We would like to thank the reviewer for the comments.

This reviewed manuscript is devoted to studying the influence of individual microbiota components on the progression of rheumatoid arthritis. The topic is undoubtedly relevant and important. In general, the manuscript contains comments only on the methodological part of the work.

The authors should briefly describe the techniques to which they refer, as described previously. First, in some cases, in the articles they refer to, you can also find a similar reference link - as described previously, so it is difficult to present the methodology as a single whole. Second, as with the methodology for "Bacterial enumeration in organs", the question arises regarding the correctness of the presentation of the results obtained. Thus, in the article referred to by the authors, 18 bacterial indicators were analyzed. The authors themselves present results for only seven of them. What is the situation with the other indicators? Were they not analyzed? Or they are not indicative - then why? Neither in the text of the methodological part nor in the main text of the results ​​​​​​​the authors provide a complete list of bacterial indicators that were analyzed.

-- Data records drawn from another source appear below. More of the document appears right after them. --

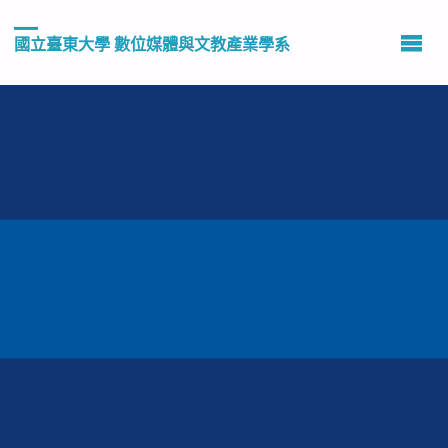
國立臺東大學 數位媒體與文教產業學系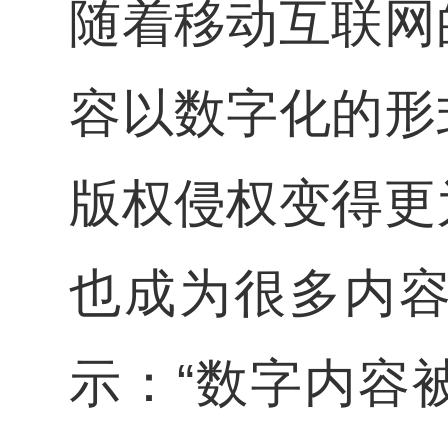
随着移动互联网
容以数字化的形
版权侵权变得更
也成为很多内
示：“数字内容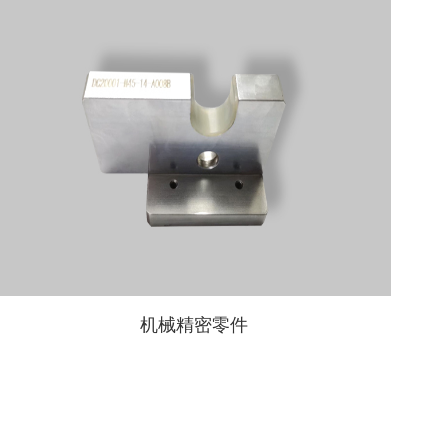
机械精密零件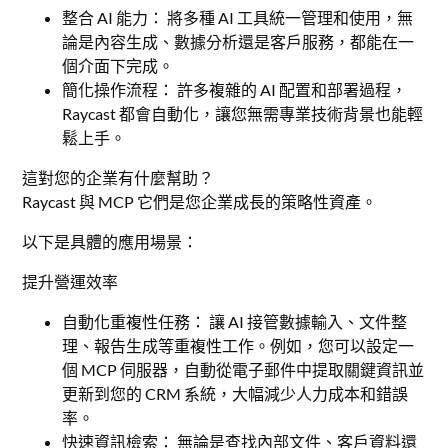
整合 AI 能力： 將多種 AI 工具統一管理和使用，無
論是內容生成、數據分析還是客戶服務，都能在一
個介面下完成。
簡化操作流程： 許多複雜的 AI 配置和部署過程，
Raycast 都會自動化，讓您無需專業技術背景也能輕
鬆上手。
這對您的企業有什麼幫助？
Raycast 與 MCP 它們是您企業成長的策略性資產。
以下是具體的應用場景：
提升營運效率
自動化重複性任務： 讓 AI 接管數據輸入、文件整
理、報告生成等重複性工作。例如，您可以設定一
個 MCP 伺服器，自動從電子郵件中提取關鍵資訊並
更新到您的 CRM 系統，大幅減少人力成本和錯誤
率。
快速資訊檢索： 無論是查找內部文件、客戶資料還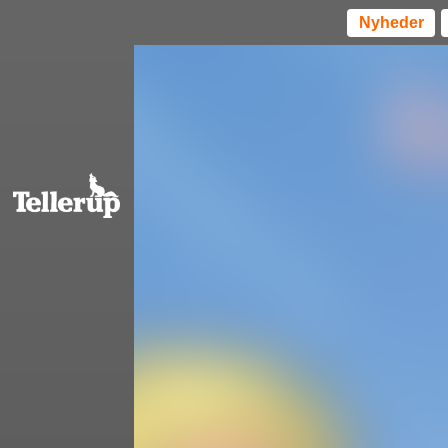
Nyheder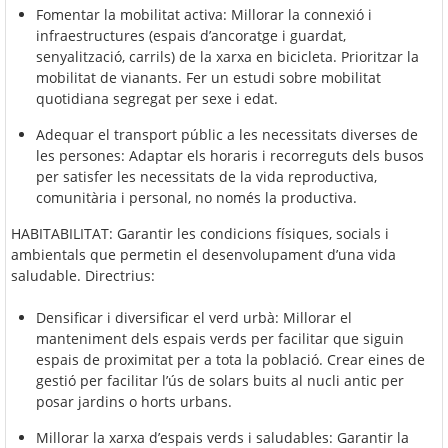
Fomentar la mobilitat activa: Millorar la connexió i
infraestructures (espais d’ancoratge i guardat,
senyalització, carrils) de la xarxa en bicicleta. Prioritzar la
mobilitat de vianants. Fer un estudi sobre mobilitat
quotidiana segregat per sexe i edat.
Adequar el transport públic a les necessitats diverses de
les persones: Adaptar els horaris i recorreguts dels busos
per satisfer les necessitats de la vida reproductiva,
comunitària i personal, no només la productiva.
HABITABILITAT: Garantir les condicions físiques, socials i
ambientals que permetin el desenvolupament d’una vida
saludable. Directrius:
Densificar i diversificar el verd urbà: Millorar el
manteniment dels espais verds per facilitar que siguin
espais de proximitat per a tota la població. Crear eines de
gestió per facilitar l’ús de solars buits al nucli antic per
posar jardins o horts urbans.
Millorar la xarxa d’espais verds i saludables: Garantir la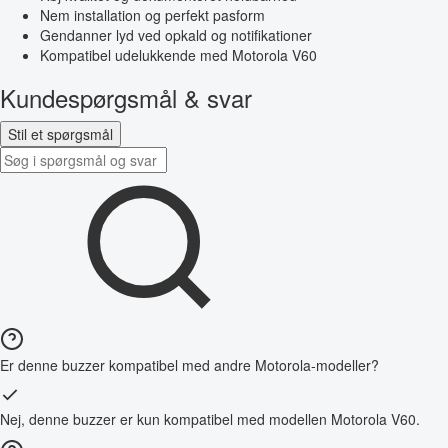
Nem installation og perfekt pasform
Gendanner lyd ved opkald og notifikationer
Kompatibel udelukkende med Motorola V60
Kundespørgsmål & svar
Stil et spørgsmål
Er denne buzzer kompatibel med andre Motorola-modeller?
Nej, denne buzzer er kun kompatibel med modellen Motorola V60.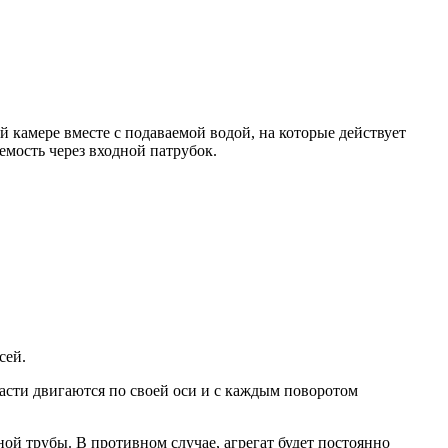
 камере вместе с подаваемой водой, на которые действует
аемость через входной патрубок.
сей.
пасти двигаются по своей оси и с каждым поворотом
ой трубы. В противном случае, агрегат будет постоянно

We apologize for not being clear enough. We added several descriptions of the techniques used (see paragraphs from line 94 and from line 142). We also added two supplementary tables with the results for the species we were able to detect. As you will see in the tables, our attention focused mainly onto bacteria implicated in the response to Lpps in the osteoarthritis model, i.e. Parabacteroides goldsteinii, Akkermansia mucinophila, Mucispirillum schaedlerii, the three lactobacilli and Eubacterium plexicaudatum. A few other ones (primarily the Schaedler species) were included since they were found using culturomics. Signals were not always detected concerning Shaedler bacteria likely because the osteoarthritis microbiome was oversimplified as compared with DBA1 models. The inflammation is also a factor probably affecting the microbiome.

Author Response File: Author Response.docx

Round 2

Reviewer 1 Report

Comments and Suggestions for Authors

I am happy with the update mansucript

Reviewer 2 Report

Comments and Suggestions for Authors

I already put the comment in the previous revision. For this version i have no comments.

Reviewer 3 Report

Comments and Suggestions for Authors

The manuscript has been well revised.